Dual-targeted anti-TB/anti-HIV heterodimers

- We synthetized five heterodimers of an anti-TB molecule and an anti-HIV molecule.
- These compounds inhibited growth of M. tuberculosis and replication of HIV in a cell line and in human lymphoid tissue.
- One compound that combined the strongest anti-bacterial and anti-viral effects was neither cytopathic nor cytostatic.
- This compound is a leading candidate for future development and in vivo testing.

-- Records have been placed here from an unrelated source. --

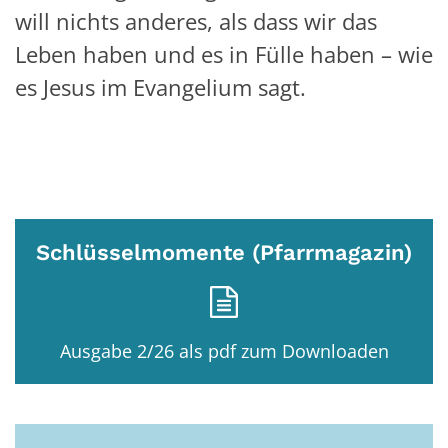
will nichts anderes, als dass wir das
Leben haben und es in Fülle haben – wie
es Jesus im Evangelium sagt.
Schlüsselmomente (Pfarrmagazin)
Ausgabe 2/26 als pdf zum Downloaden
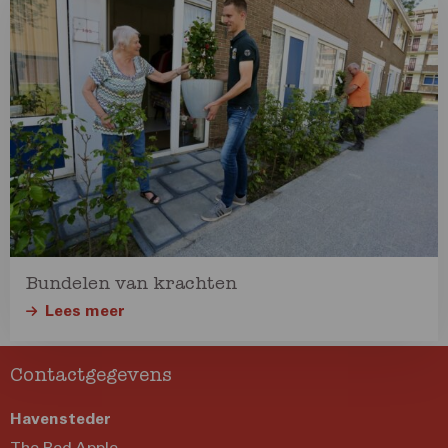
meer
over
Lees
meer
Bundelen van krachten
Lees meer
Contactgegevens
Havensteder
The Red Apple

HIV and M. tuberculosis are two intersecting epidemics making the search for new dual action drugs against both pathogens extremely important. Here, we report on the synthesis and suppressive activities of five dual-targeted HIV/TB compounds. These compounds are heterodimers of AZT, as anti-HIV molecules, and 5-substituted uracil derivatives, as anti-TB molecules. We found that these compounds inhibit the growth of M. tuberculosis and suppress the replication of HIV in human cell cultures and human lymphoid tissues ex vivo. We identified one particular heterodimer that inhibited both HIV and the drug-resistant TB strain MS-115 most potently. This compound demonstrated low toxicity and had no cytostatic effect on cells in culture, constituting an ideal candidate for future development and further in vivo testing.